Wood and KBR inked a multimillion-dollar contract to deliver integrated front-end engineering design (FEED) for Shell Australia's Crux project to build a not-normally-manned (NNM) platform and gas export pipeline located approximately 600 km north of Broome, offshore Western Australia (WA). The Crux field water depth is 110 to 170 m.
The Crux facilities will be an important source of backfill gas supply to the Shell-operated Prelude floating liquefied natural gas (FLNG) facility. The minimum facilities NNM platform for Crux will dry the gas and export the gas/condensate to Prelude via a new 160-km multiphase gas pipeline.

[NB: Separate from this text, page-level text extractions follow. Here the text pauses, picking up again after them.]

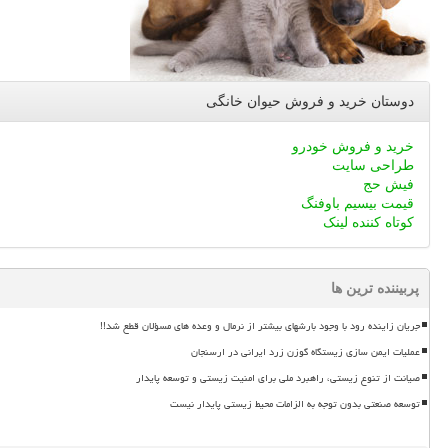
دوستان خرید و فروش حیوان خانگی
خرید و فروش خودرو
طراحی سایت
فیش حج
قیمت بیسیم باوفنگ
کوتاه کننده لینک
پربیننده ترین ها
جریان زاینده رود با وجود بارشهای بیشتر از نرمال و وعده های مسؤلان قطع شد!!
عملیات ایمن سازی زیستگاه گوزن زرد ایرانی در ارسنجان
صیانت از تنوع زیستی، راهبرد ملی برای امنیت زیستی و توسعه پایدار
توسعه صنعتی بدون توجه به الزامات محیط زیستی پایدار نیست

The platform will be operated remotely from the Prelude FLNG facility and will only require periodic maintenance visits, significantly reducing the operational safety exposure to staff.
The services will be delivered over 18 months by Wood and KBR's engineering and project management teams in Perth, WA, supported by Wood's Kuala Lumpur resource base. The teams will provide a single integrated FEED for the Crux topsides, jacket, export pipeline, and subsea pipeline end manifold.
In the 4Q 2018 investor report, Shell CEO Ben Van Beurden said that four of the seven wells at Prelude have been opened. Commissioning and startup of the rest of the Prelude facilities “are progressing.” He added, “At the same time, we are producing condensate and preparing for the first condensate cargo to be loaded and later the first LNG cargo.
When fully operational, Prelude is expected to produce 3.6 mtpa of LNG and 1.7 million tonnes of natural gas liquids per year.
Shell Australia is the operator of the Crux field with SGH Energy and Osaka Gas as joint venture participants.